That’s right Cloud AD as a services. A fully managed domain by Microsoft : Azure AD Domain Services to manage Azure IaaS workloads.
Azure AD Domain Services It’s a cloud based service which gives you a fully Windows Server Active Directory compatible set of API’s and protocols, delivered as a managed Azure service.
You don’t need to provision a Virtual Machine running Domain Controller on Azure as a IaaS anymore and have those domain controllers synchronize to their on-premises Active Directory servers using a VPN/Expressroute connection.
You can now turn on support for all the critical directory capabilities your application and server VM’s need, including Kerberos, NTLM, GROUP POLICY and LDAP.
For scenarios like Disaster Recovery and hybrid cloud deployments, it is just perfect. It means a full value of Windows Server AD in the cloud domain, without having to deploy, manage, monitor and patch domain controllers.
There are many scenarios that can be explored with this new feature.
You can enable Azure AD Domain Services for any existing Azure AD tenant – the same tenant you use with Office 365 or other SaaS applications. Azure AD Domain Services are available now.
For pricing, please check : http://azure.microsoft.com/pricing/details/active-directory-ds/
To start:
- You already deployed Azure AD Connect (to sync identity information from the on-premises Active Directory to your Azure AD tenant. This includes user accounts, their credential hashes for authentication (password sync) and group memberships)
- Create the ‘AAD DC Administrators’ group and then add all users who need to be administrators on the managed domain to it. These administrators will be able to join machines to the domain and to configure group policy for the domain.
- Configure the Network. Select or create the Azure virtual network you’d like to make domain services available in. Ensure the following:
- The virtual network belongs to a region supported by Azure AD Domain Services. See the region page for details.
- Ensure the virtual network is a regional virtual network and doesn’t use the legacy affinity groups mechanism.

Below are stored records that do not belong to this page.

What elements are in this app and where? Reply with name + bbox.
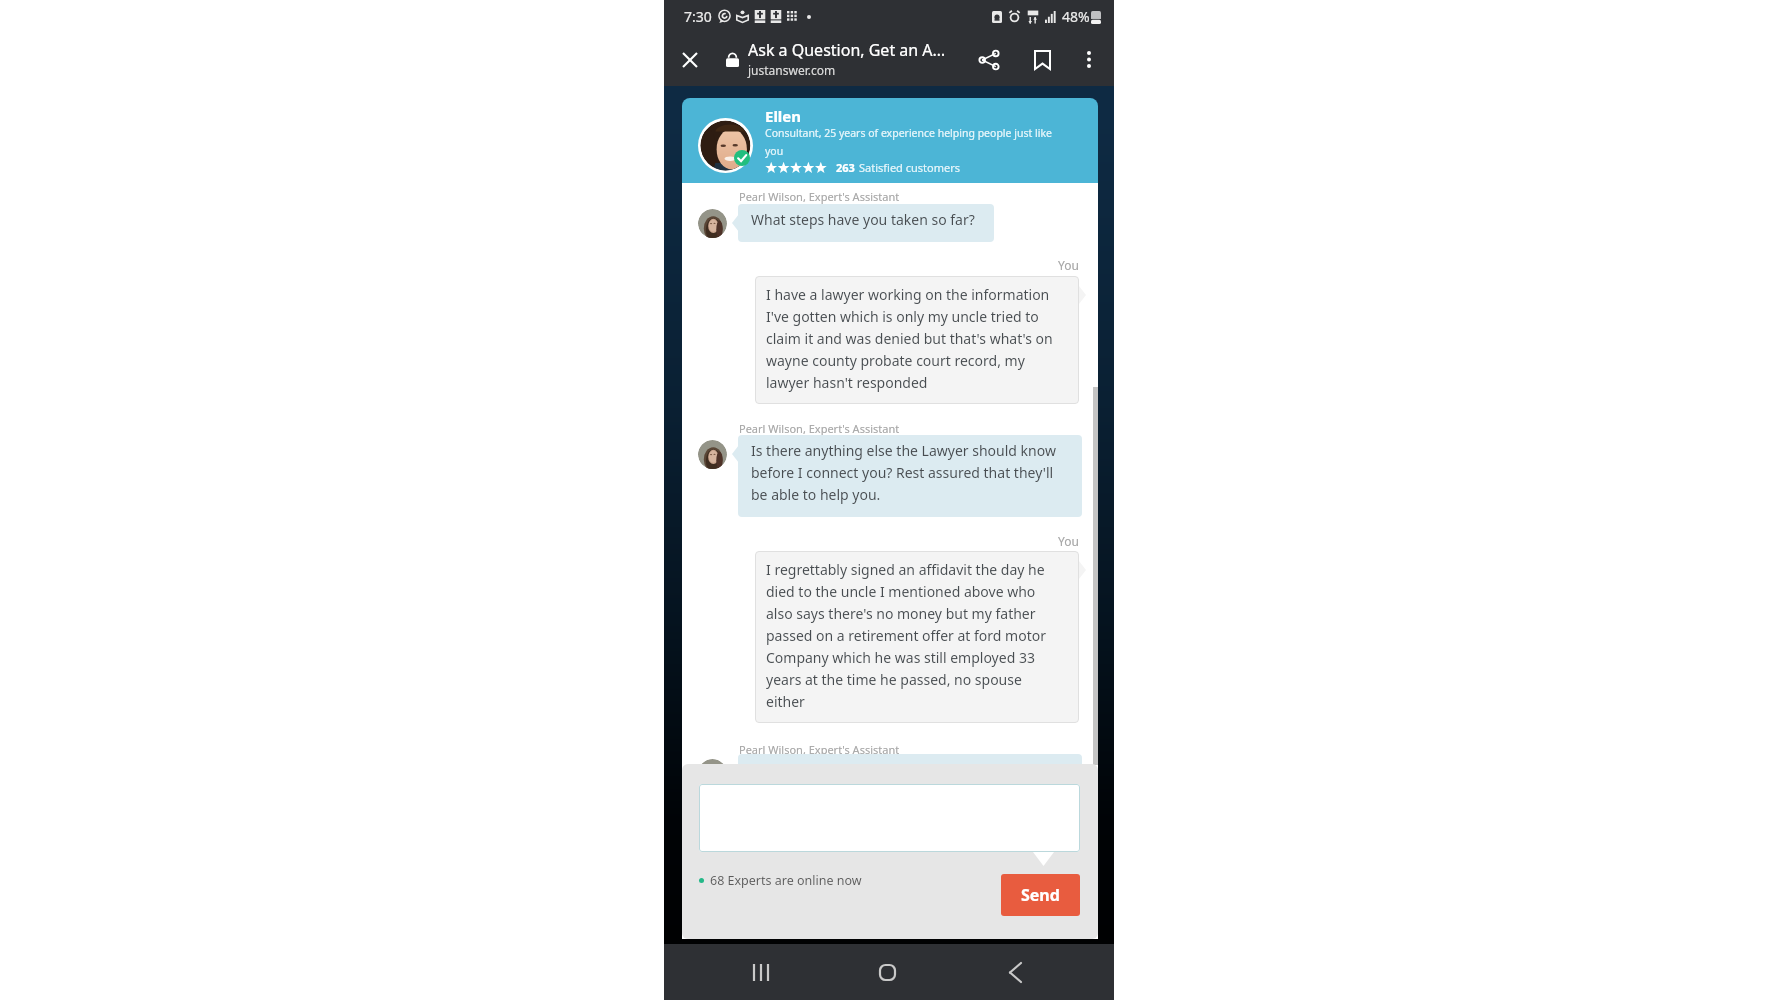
button[interactable]: I have a lawyer working on the informati… <box>755 276 1079 404</box>
staticText: You <box>1058 533 1079 549</box>
staticText: Pearl Wilson, Expert's Assistant <box>739 421 900 436</box>
staticText: 263 <box>836 160 855 175</box>
staticText: Ellen <box>765 106 802 126</box>
staticText: Send <box>1021 884 1060 906</box>
button[interactable]: Back <box>985 944 1045 1000</box>
staticText: Is there anything else the Lawyer should… <box>751 441 1056 504</box>
staticText: Is there anything else <box>751 760 893 779</box>
button[interactable]: I regrettably signed an affidavit the da… <box>755 551 1079 723</box>
staticText: Consultant, 25 years of experience helpi… <box>765 126 1072 158</box>
button[interactable]: Home <box>857 944 917 1000</box>
staticText: 7:30 <box>684 7 712 26</box>
button[interactable]: What steps have you taken so far? <box>738 204 994 242</box>
button[interactable] <box>699 784 1080 852</box>
staticText: You <box>1058 257 1079 273</box>
staticText: Pearl Wilson, Expert's Assistant <box>739 189 900 204</box>
button[interactable]: Close <box>664 33 716 86</box>
staticText: Ask a Question, Get an A… <box>748 39 946 61</box>
staticText: 48% <box>1062 7 1090 26</box>
button[interactable]: Ellen <box>682 98 1098 183</box>
button[interactable]: Share <box>957 33 1021 86</box>
button[interactable]: Send <box>1001 874 1080 916</box>
staticText: Satisfied customers <box>859 160 961 175</box>
button[interactable]: Bookmark <box>1021 33 1063 86</box>
staticText: What steps have you taken so far? <box>751 210 975 229</box>
staticText: justanswer.com <box>748 62 836 78</box>
staticText: Pearl Wilson, Expert's Assistant <box>739 742 900 757</box>
button[interactable]: More options <box>1063 33 1114 86</box>
staticText: I have a lawyer working on the informati… <box>766 285 1053 392</box>
button[interactable]: Is there anything else <box>738 754 1082 792</box>
staticText: 68 Experts are online now <box>710 872 862 889</box>
button[interactable]: Recent apps <box>731 944 791 1000</box>
staticText: I regrettably signed an affidavit the da… <box>766 560 1046 711</box>
button[interactable]: Is there anything else the Lawyer should… <box>738 435 1082 517</box>
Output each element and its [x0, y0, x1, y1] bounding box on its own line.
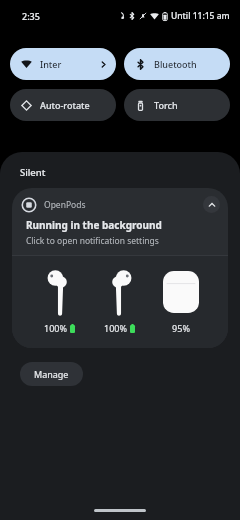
staticText: Running in the background [26, 218, 162, 232]
staticText: Manage [34, 368, 69, 380]
staticText: 100% [104, 322, 127, 334]
button[interactable]: Manage [20, 362, 83, 386]
staticText: 95% [172, 322, 190, 334]
button[interactable]: OpenPods [12, 188, 228, 348]
staticText: 2:35 [22, 10, 40, 22]
staticText: Until 11:15 am [171, 10, 230, 22]
staticText: Silent [20, 166, 46, 179]
staticText: Bluetooth [154, 58, 197, 70]
button[interactable]: Auto-rotate [10, 89, 116, 121]
button[interactable]: Internet [10, 48, 116, 80]
button[interactable]: Collapse notification [203, 196, 220, 213]
staticText: Torch [154, 99, 178, 111]
staticText: OpenPods [44, 199, 203, 211]
button[interactable]: Bluetooth [124, 48, 230, 80]
staticText: Internet [40, 58, 66, 70]
staticText: Click to open notification settings [26, 235, 159, 247]
staticText: 100% [44, 322, 67, 334]
button[interactable]: Torch [124, 89, 230, 121]
staticText: Auto-rotate [40, 99, 90, 111]
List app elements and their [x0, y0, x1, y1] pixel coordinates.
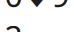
staticText: 0♥92 — [4, 0, 70, 32]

- Ensure your workloads deployed in Azure Infrastructure services are connected to this virtual network
- Enable Azure AD Domain Services for your Azure AD tenant, by going to the Configure tab of your Directory, selecting Yes on ‘Enable Domain Services for This Domain’, specifying the domain name and selecting the Azure Virtual Network. Click on Save to confirm.
- Update DNS settings for the Azure virtual network to point to the new IP address of the Azure AD Domain Services you just enabled.

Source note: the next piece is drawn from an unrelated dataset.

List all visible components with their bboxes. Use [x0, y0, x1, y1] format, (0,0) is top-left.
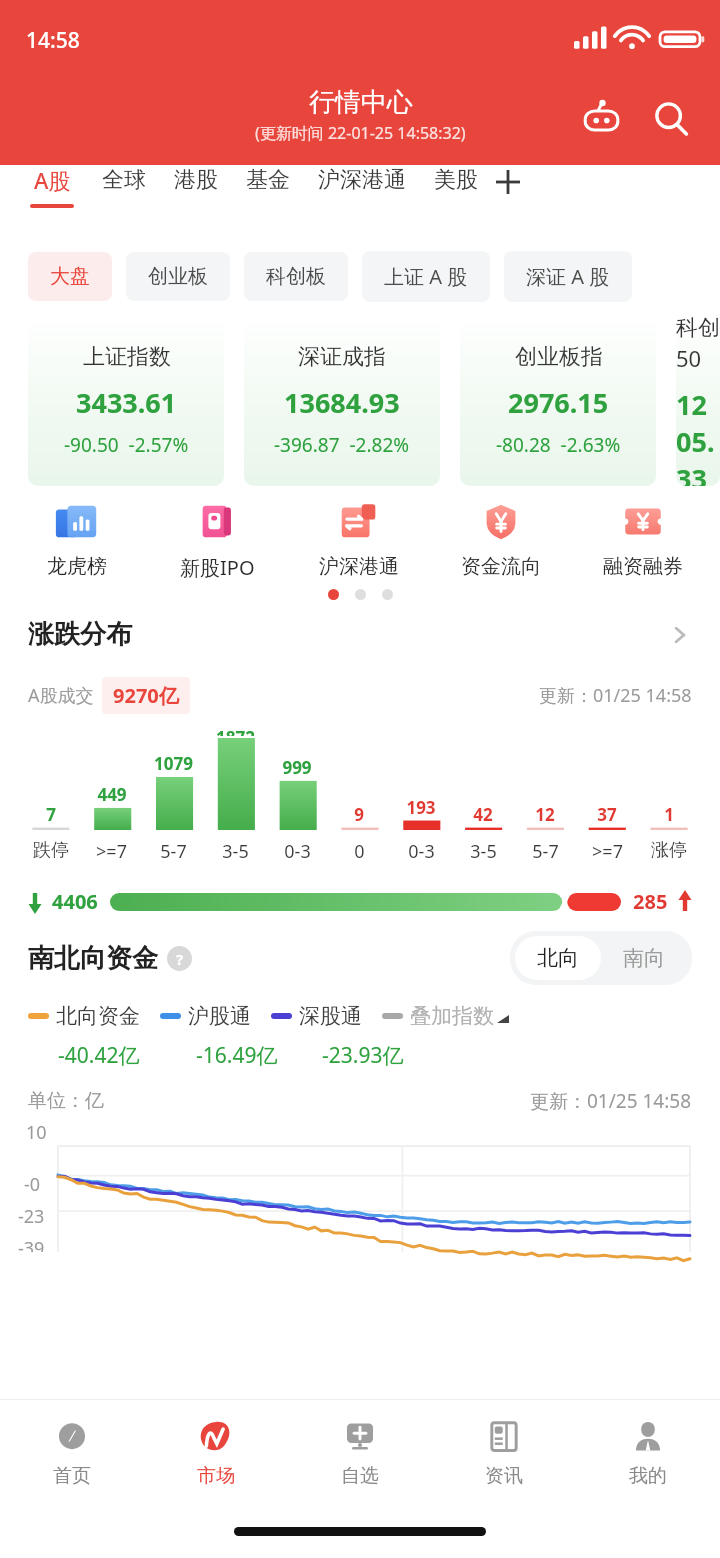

- Enable synchronization of legacy credential hashes to Azure AD Domain Services. This is a required step. By default, Azure AD does not store the credential hashes required for NTLM/Kerberos authentication. You need to populate these credential hashes in Azure AD so users can use them to authenticate against the domain.
A few salient aspects of the managed domain that is provisioned by Azure AD Domain Services are as follows:
- This is a stand-alone managed domain. It is NOT an extension of your on-premises domain.
- You won’t need to manage, patch or monitor this this managed domain.
- There is no need to manage AD replication to this domain. User accounts, group memberships and credentials from your on-premises directory are already synchronized to Azure AD via Azure AD Connect.
- Since the domain is managed by Azure AD Domain Services, there is no Domain Administrator or Enterprise Administrator privileges on this domain.